Królewskie miasto
Rijad: królewskie miasto. Saudyjczycy są uprzejmi, grzeczni i nienarzucający się
W hali przylotów na lotnisku w Rijadzie wita przyjezdnych fontanna. Woda jest wszak niezbędna do przetrwania w surowych warunkach Półwyspu Arabskiego. Latem temperatury przekraczają tu 40 st., a całe życie społeczne przenosi się do klimatyzowanych budynków. Jak mówi właściciel jednej z włoskich restauracji w dzielnicy biznesowej, to najsłabszy czas dla jego biznesu, bo inaczej niż w Europie latem nawet wieczorami mieszkańcy mało wychodzą. Najlepsza pora na wizyty w położonym na kamiennej pustyni Rijadzie to jesień, zima i przedwiośnie, gdy suchy klimat daje żyć.
Na wyjazd lepiej jednak nie pakować szortów i koszulek bez rękawów, ze względu na szacunek dla kultury ciało powinno być zakryte, szczególnie w trakcie zwiedzania bardziej tradycyjnych rejonów miasta, takich jak np. twierdza Al-Masmak. Zbudowana z gliny i cegieł błotnych w 1902 r., była jednym z kluczowych miejsc bitwy o Rijad, którą wygrał Abd al-Aziz ibn Su’ud, co stało się początkiem nowego państwa.
Po zwiedzaniu warto zajrzeć na okalający twierdzę souk i obejrzeć lokalne produkty, napić się saudyjskiej kawy (jasno palonej, żółtej i bardzo kardamonowej) albo zjeść sprzedawany prosto ze stolika mały domowy posiłek, za który można… zapłacić kartą. Jak nie u sprzedawcy, to w jednym ze sklepików obok. Nie kupimy tu za to ani nie wwieziemy alkoholu – inaczej niż w sąsiednich Zjednoczonych Emiratach Arabskich i jego centrum, Dubaju – tu panuje pełna prohibicja, a za jej złamanie grozi grzywna.

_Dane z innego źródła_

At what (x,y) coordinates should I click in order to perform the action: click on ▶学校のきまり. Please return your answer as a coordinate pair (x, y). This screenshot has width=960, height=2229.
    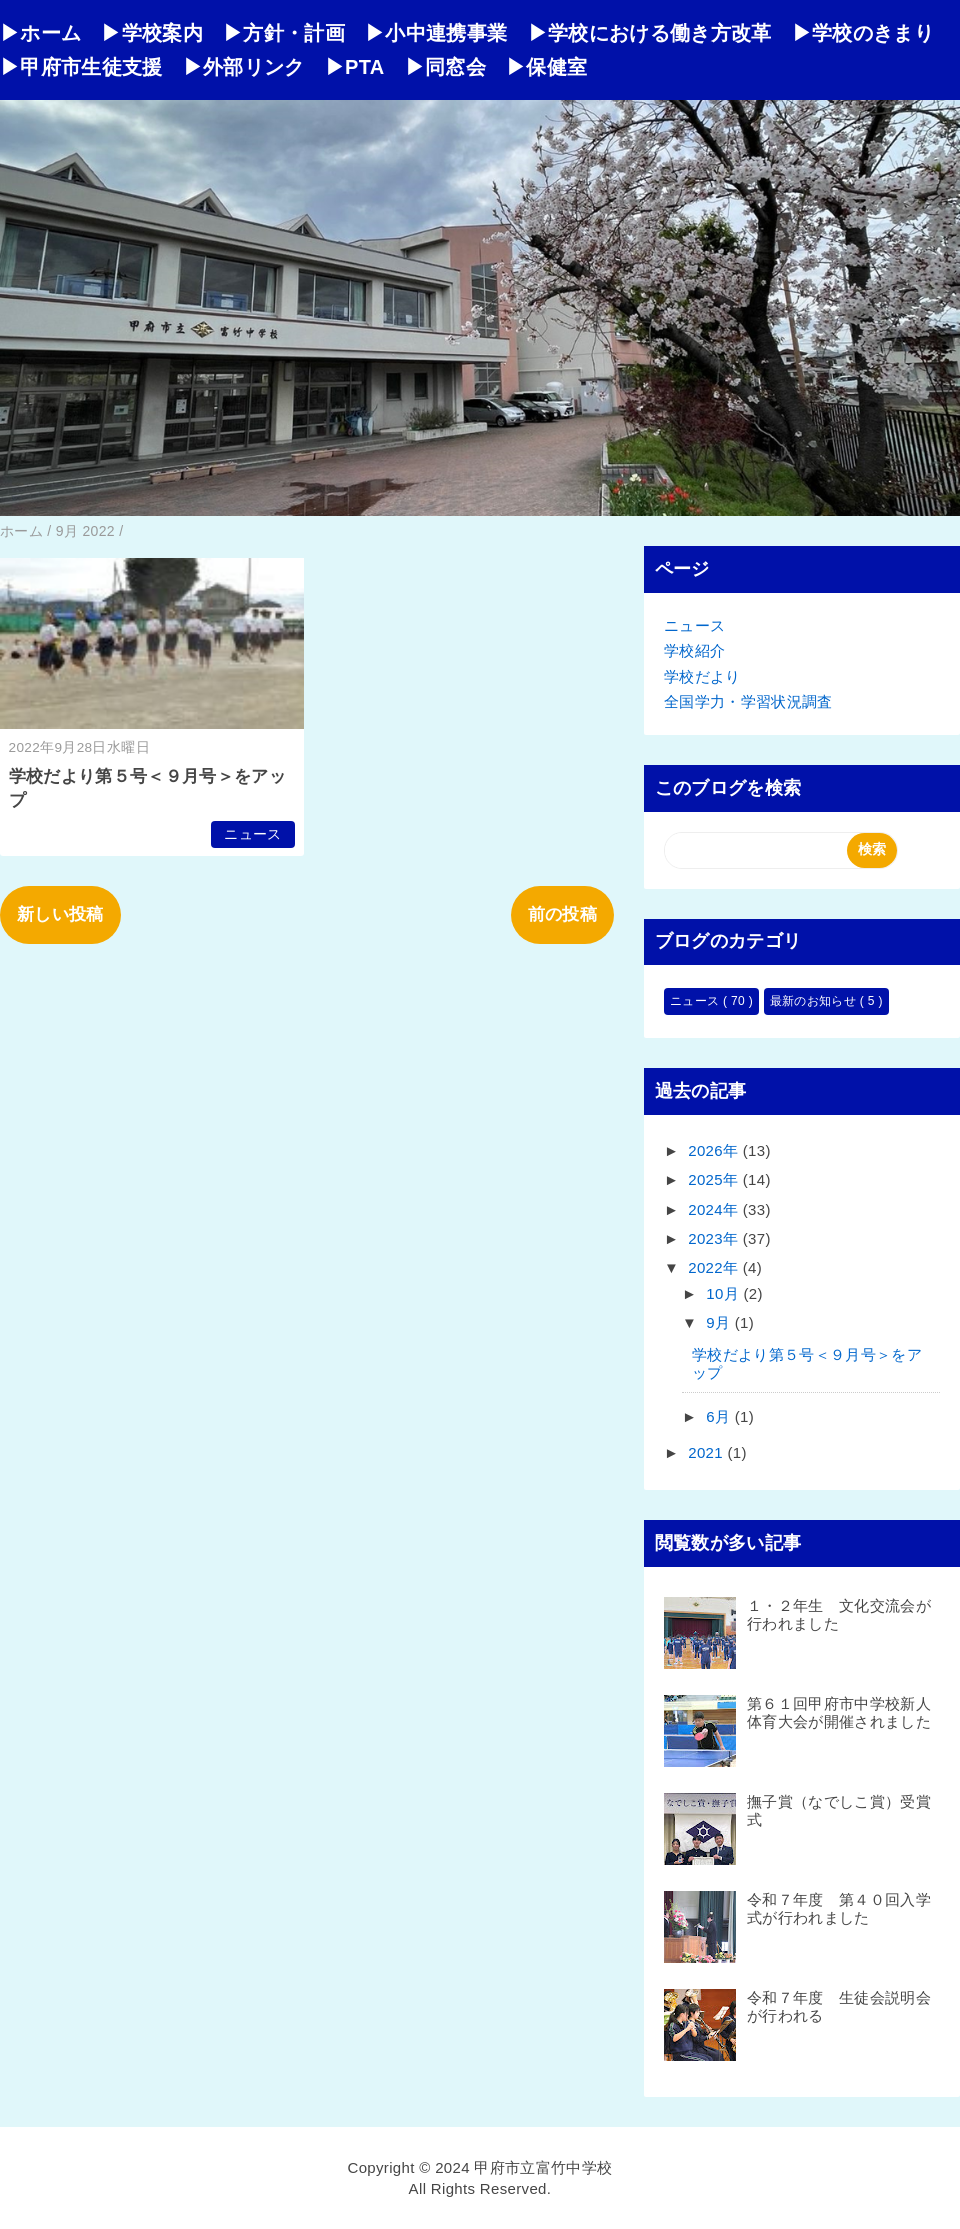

W nowoczesnej części miasta można ubrać się mniej restrykcyjnie, ale warto mieć ciepły szal, szczególnie jeśli ktoś zamierza wpaść do multipleksu, bo temperatura w sali jest odwrotnie proporcjonalna do emocji widowni. Kina i produkcja filmowa działają w Arabii Saudyjskiej dopiero od 2018 r.